Directions: For the data that follows, report how many lines include the string "Mutlu", and write the number alone.

Data under study:
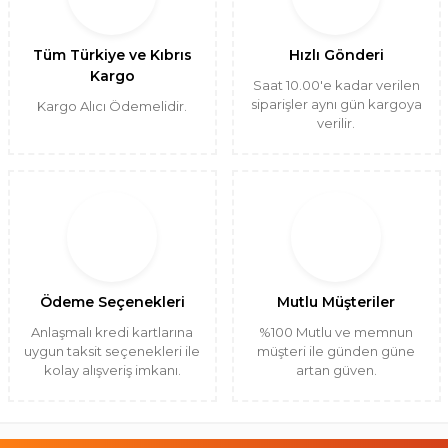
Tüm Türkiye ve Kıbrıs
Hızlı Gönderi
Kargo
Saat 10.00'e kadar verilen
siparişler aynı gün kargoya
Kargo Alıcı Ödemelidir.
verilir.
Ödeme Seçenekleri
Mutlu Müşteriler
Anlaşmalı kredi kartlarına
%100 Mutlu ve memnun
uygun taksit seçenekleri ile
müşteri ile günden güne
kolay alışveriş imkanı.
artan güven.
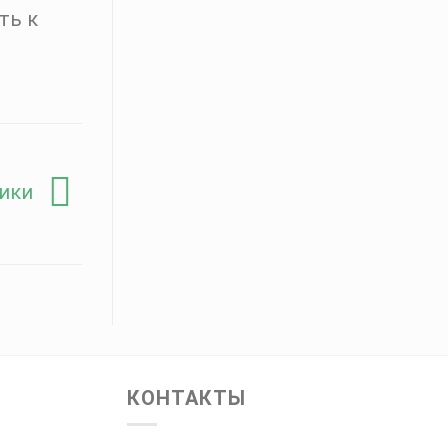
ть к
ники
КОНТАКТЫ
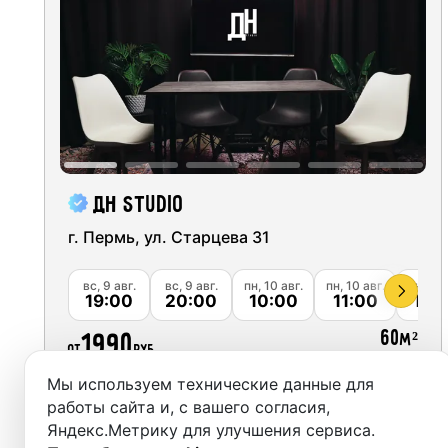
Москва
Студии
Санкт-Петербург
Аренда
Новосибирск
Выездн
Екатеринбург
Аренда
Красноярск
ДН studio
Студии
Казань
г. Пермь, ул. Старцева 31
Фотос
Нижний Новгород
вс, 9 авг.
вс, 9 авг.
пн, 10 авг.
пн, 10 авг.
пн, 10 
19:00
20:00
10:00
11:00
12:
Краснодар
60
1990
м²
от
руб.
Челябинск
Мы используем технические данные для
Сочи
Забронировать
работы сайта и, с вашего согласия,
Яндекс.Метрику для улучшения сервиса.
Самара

==

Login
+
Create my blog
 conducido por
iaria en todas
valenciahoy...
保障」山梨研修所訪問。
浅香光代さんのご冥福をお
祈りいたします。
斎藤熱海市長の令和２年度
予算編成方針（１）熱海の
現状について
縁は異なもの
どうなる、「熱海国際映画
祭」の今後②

Result for this task: 2